All around the city of Zurich there are bike counting stations. They count the number of bikes in each direction at their location. We can get these counts for each 15minute period of the last few years.
In this notebook we will look at how the total number of cyclists varies across the year and what the distribution of cyclists looks like on an average day.
Let's use data from 2015.
To get started we import a few libraries that we will need later:
This is a jupyter notebook, where you can have text "cells" (like this text here) and code "cells" i.e. boxes where you can write python code to be executed (like the one below). For a short introduction to python and jupyter read the quick start guide.
Shift + Enter
%matplotlib inline import matplotlib.pyplot as plt import pandas as pd from utils import get_velo_data
Fetch the data from the city of Zurich server and load it into a pandas dataframe. We can think of a pandas dataframe as an Excel spreadsheet that can be manipulated by programming instead of clicking buttons.
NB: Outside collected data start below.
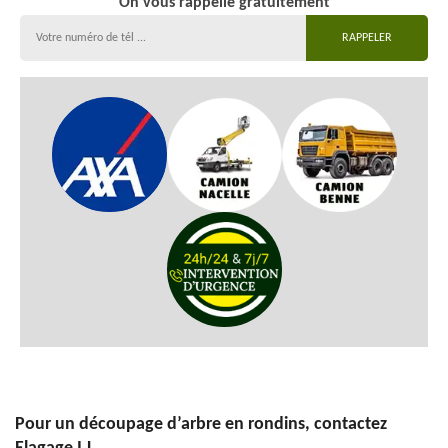
On vous rappelle gratuitement
Pour un découpage d’arbre en rondins, contactez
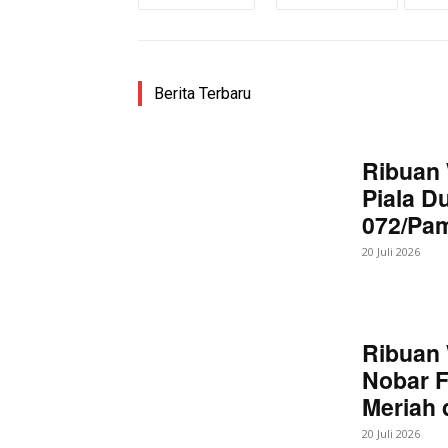
Berita Terbaru
Ribuan 
Piala D
072/Pa
20 Juli 2026
Ribuan 
Nobar F
Meriah
20 Juli 2026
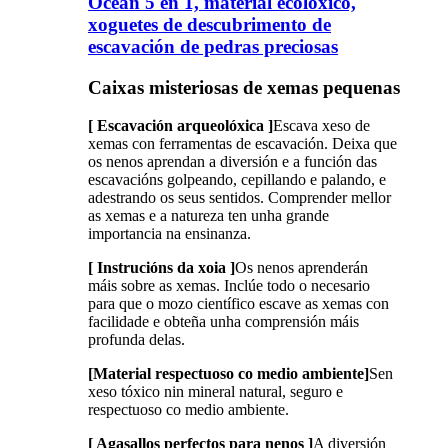
Ocean 5 en 1, material ecolóxico,
xoguetes de descubrimento de
escavación de pedras preciosas
Caixas misteriosas de xemas pequenas
[ Escavación arqueolóxica ]
Escava xeso de
xemas con ferramentas de escavación. Deixa que
os nenos aprendan a diversión e a función das
escavacións golpeando, cepillando e palando, e
adestrando os seus sentidos. Comprender mellor
as xemas e a natureza ten unha grande
importancia na ensinanza.
[ Instrucións da xoia ]
Os nenos aprenderán
máis sobre as xemas. Inclúe todo o necesario
para que o mozo científico escave as xemas con
facilidade e obteña unha comprensión máis
profunda delas.
[Material respectuoso co medio ambiente]
Sen
xeso tóxico nin mineral natural, seguro e
respectuoso co medio ambiente.
[ Agasallos perfectos para nenos ]
A diversión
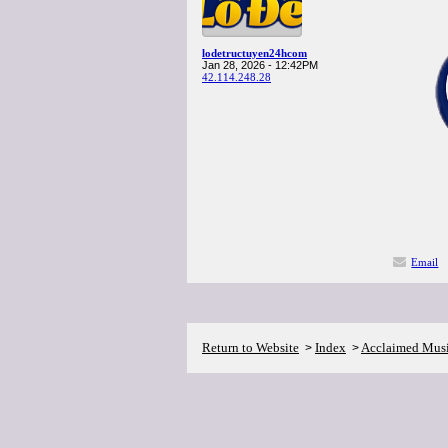
lodetructuyen24hcom
Jan 28, 2026 - 12:42PM
42.114.248.28
Email
Return to Website
Index
Acclaimed Mus
>
>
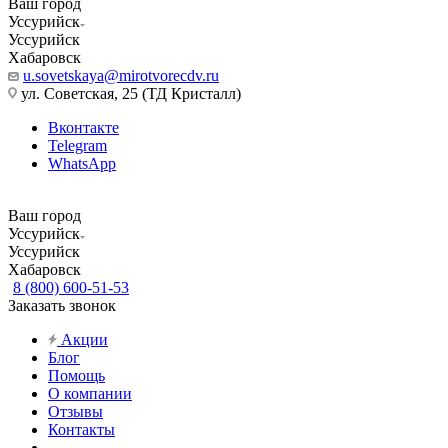
Ваш город
Уссурийск
Уссурийск
Хабаровск
u.sovetskaya@mirotvorecdv.ru
ул. Советская, 25 (ТД Кристалл)
Вконтакте
Telegram
WhatsApp
Ваш город
Уссурийск
Уссурийск
Хабаровск
8 (800) 600-51-53
Заказать звонок
Акции
Блог
Помощь
О компании
Отзывы
Контакты
...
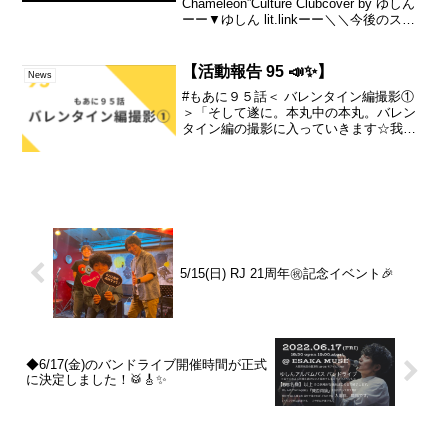
Chameleon”Culture Clubcover by ゆしん
ーー▼ゆしん lit.linkーー＼＼今後のスケ
ジュール／／・6月25日(日) →やまかした
ろか？ラジオ・6月25日(日) → 弾き語り
配...
【活動報告 95 📣✨】
News
#もあに９５話＜ バレンタイン編撮影①
＞「そして遂に。本丸中の本丸。バレン
タイン編の撮影に入っていきます☆我々
は、夏の撮影で色々、学びました！！！(*
ﾉωﾉ)」続きは▼ーーshort film「もしかし
て我愛你」▼ プレイリスト《全5作品...
5/15(日) RJ 21周年㊗️記念イベント🎉
◆6/17(金)のバンドライブ開催時間が正式
に決定しました！🥁🎸✨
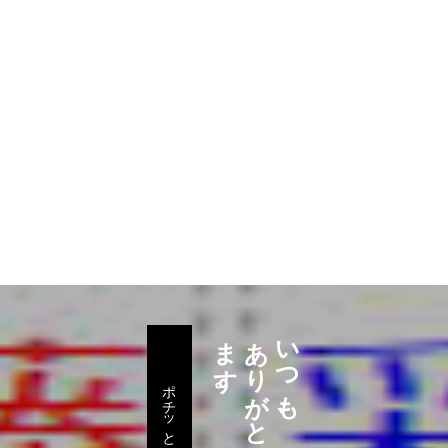
。
あ
り
が
と
う
ご
ざ
い
ま
す
いつも、
ポチッとな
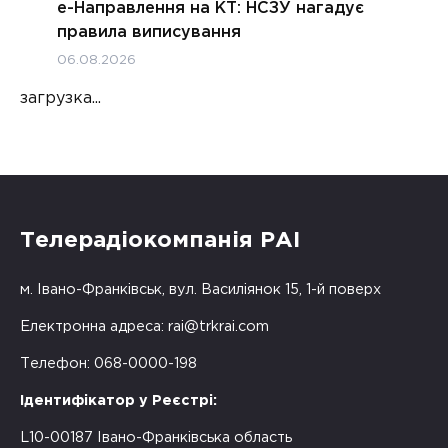
е-Направлення на КТ: НСЗУ нагадує
правила виписування
06.08.2026
загрузка...
Телерадіокомпанія РАІ
м. Івано-Франківськ, вул. Василіянок 15, 1-й поверх
Електронна адреса:
rai@trkrai.com
Телефон: 068-0000-198
Ідентифікатор у Реєстрі:
L10-00187 Івано-Франківська область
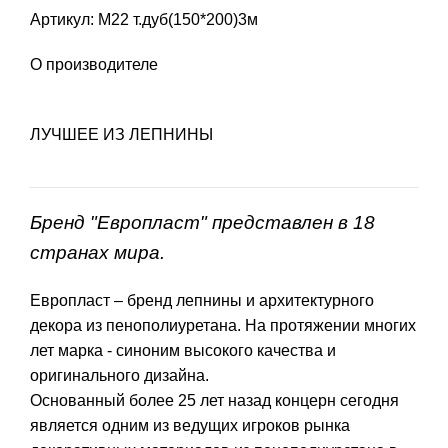
Артикул: М22 т.дуб(150*200)3м
О производителе
ЛУЧШЕЕ ИЗ ЛЕПНИНЫ
Бренд "Европласт" представлен в 18
странах мира.
Европласт – бренд лепнины и архитектурного
декора из пенополиуретана. На протяжении многих
лет марка - синоним высокого качества и
оригинального дизайна.
Основанный более 25 лет назад концерн сегодня
является одним из ведущих игроков рынка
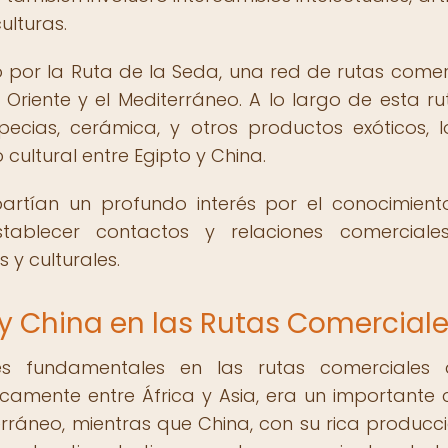
ulturas.
do por la Ruta de la Seda, una red de rutas comer
iente y el Mediterráneo. A lo largo de esta rut
ecias, cerámica, y otros productos exóticos, 
 cultural entre Egipto y China.
artían un profundo interés por el conocimient
stablecer contactos y relaciones comercial
 y culturales.
 y China en las Rutas Comercial
s fundamentales en las rutas comerciales 
camente entre África y Asia, era un importante 
rráneo, mientras que China, con su rica producc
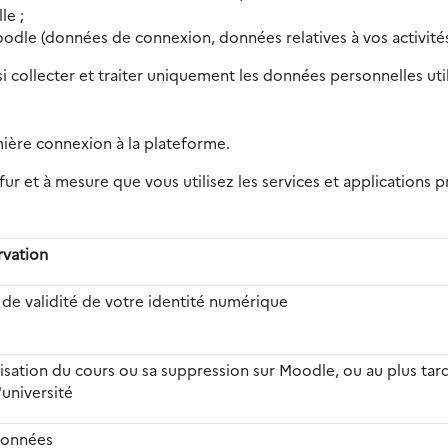
le ;
oodle (données de connexion, données relatives à vos activités
si collecter et traiter uniquement les données personnelles ut
mière connexion à la plateforme.
ur et à mesure que vous utilisez les services et applications
rvation
 de validité de votre identité numérique
alisation du cours ou sa suppression sur Moodle, ou au plus tard
'université
données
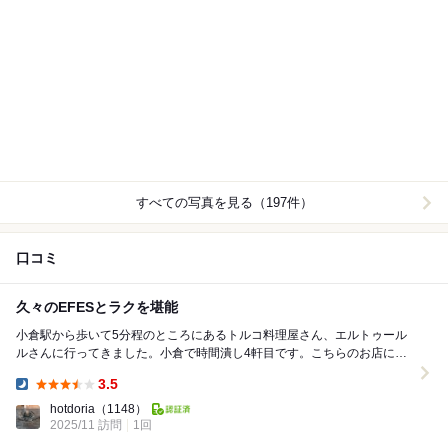
すべての写真を見る（197件）
口コミ
久々のEFESとラクを堪能
小倉駅から歩いて5分程のところにあるトルコ料理屋さん、エルトゥール
ルさんに行ってきました。小倉で時間潰し4軒目です。こちらのお店に行
く前に1階のお店にお邪魔していて、ふらふらと周辺...
3.5
Dinner:
hotdoria
（1148）
2025/11 訪問
1回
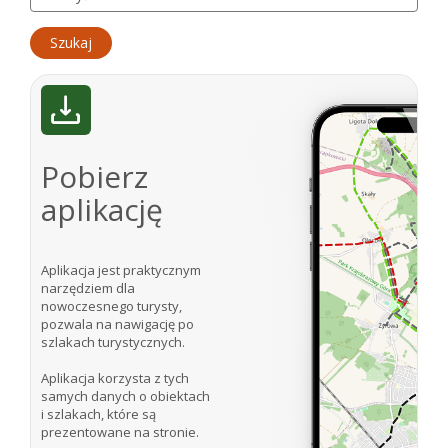
Pobierz
aplikację
Aplikacja jest praktycznym
narzędziem dla
nowoczesnego turysty,
pozwala na nawigację po
szlakach turystycznych.
Aplikacja korzysta z tych
samych danych o obiektach
i szlakach, które są
prezentowane na stronie.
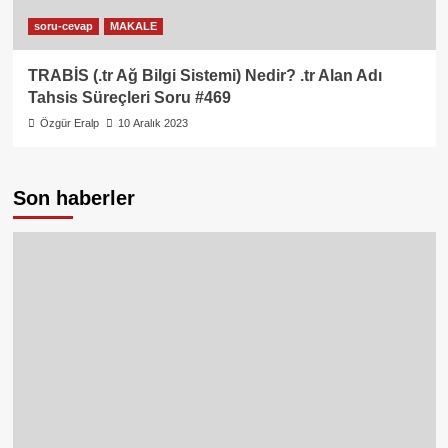
soru-cevap
MAKALE
TRABİS (.tr Ağ Bilgi Sistemi) Nedir? .tr Alan Adı
Tahsis Süreçleri Soru #469
Özgür Eralp
10 Aralık 2023
Son haberler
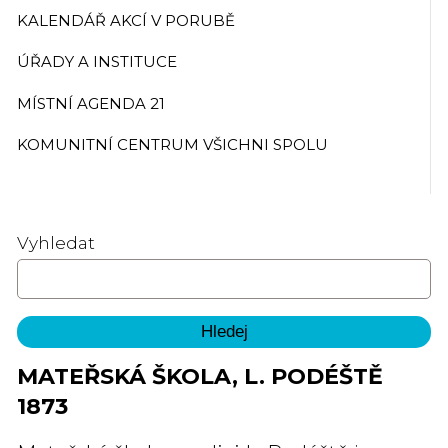
KALENDÁŘ AKCÍ V PORUBĚ
ÚŘADY A INSTITUCE
MÍSTNÍ AGENDA 21
KOMUNITNÍ CENTRUM VŠICHNI SPOLU
Vyhledat
MATEŘSKÁ ŠKOLA, L. PODÉŠTĚ
1873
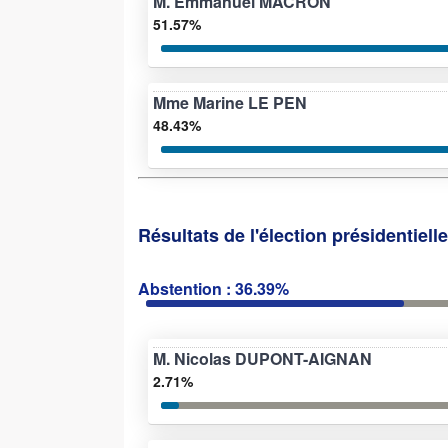
M. Emmanuel MACRON
51.57%
Mme Marine LE PEN
48.43%
Résultats de l'élection présidentiell
Abstention : 36.39%
M. Nicolas DUPONT-AIGNAN
2.71%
There are two things we need to know in order to load the data:
The bike counters are specified with their own special naming system. This means their names are things like "ECO09113499" or "U15G3104442". Not exactly human friendly. It makes sense though as the counters themselves have been in use for many years during which they might have been moved from one location to another. We will focus on a counter that has been placed at Mythenquai for a long time. It is named: "ECO09113499". To find out what counters at other locations are called visit: XXX and check when they were located where.
Now that we know the name of the counter and the time period, let's finally load the data (if it looks like nothing is happening it is because this can take a while to fetch the data).
mythenquai = get_velo_data('ECO09113499', year=2015)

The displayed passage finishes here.